Royal Crescent is one of the iconic landmarks of Bath. It was built between 1767 and 1774, and the front facade is much as it was when it was first built.
No.1 Royal Crescent is the house on the right hand end of the crescent as viewed from the front, and is now a museum.
Most of the houses in the crescent have narrow fronts and extend backwards a long way. No. 1 has its front door on the end of the row, and is wider than it is deep. There are some servant’s rooms in the attic, and some service rooms in the basement, but most of the service buildings are to the right of the main house.
The service buildings are now taken up by the ticket desk, gift shop and audio-visual room, with exhibition rooms on the first floor. However much of the main building is furnished as it might have been in the 1770s to 1790s. There is a good video on this page of the museum’s website, although it is a rather dizzying fly-through!
On the ground floor, we were first shown into the breakfast parlour. This room had a large bookcase with dropdown desk in addition to the table laid out with toast, ham and the makings of tea. Note the chamber pot in the cupboard in the wainscotting behind the table.
Beyond that was a small study, where the menfolk could retreat to examine their collections of fossils, or use the telescope. Across the hall was the formal dining room – a much grander affair. The table is set for dinner, with dessert ready on a sideboard.
Upstairs, one room was laid out as a lady’s bedroom, complete with dressing table, and a gown and underwear laid out on the bed.
Next to that was another parlour – this one much more richly decorated, with afternoon tea waiting and, when we were there, a volunteer playing on the harpsicord!
On the second floor, one room was set out as a gentleman’s bedroom. This had much darker furnishings, and no frills.

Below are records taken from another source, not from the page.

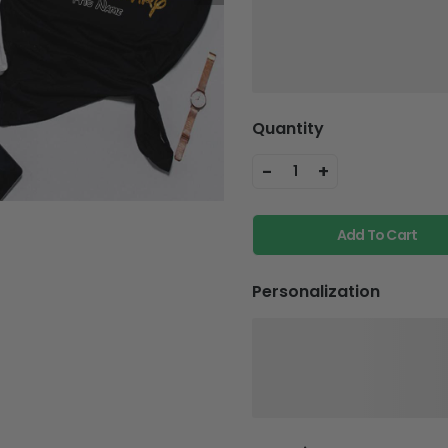
Quantity
-
+
1
Add To Cart
Personalization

The last part of the tour was right down at the bottom of the house, in the cellars and kitchens, but I am going to do a separate post on servants’ quarters and service rooms. The differences in the staircases was interesting, though. The bottom two photos below were taken using the same camera in a similar position for each staricase, looking down through the middle. The servants’ stairs feel little different to the stairs in a modern house, and are not as steep as some I’ve come across in stately homes. However the staircase used by the owners, as well as being carpeted and having decorated walls and fancier bannisters, has wider and shallower steps – the whole staircase taking up much more space in the house.
I thoroughly enjoyed my visit, particlularly the way the house almost looked lived in. The ticket will get you in again any time in the following year, so even better value if you can visit again. No. 1 Royal Crescent is run by the Bath Preservation Trust (a charity), which also runs the Museum of Architecture and the Herschel Museum of Astronomy. Both of those are on my list for future visits!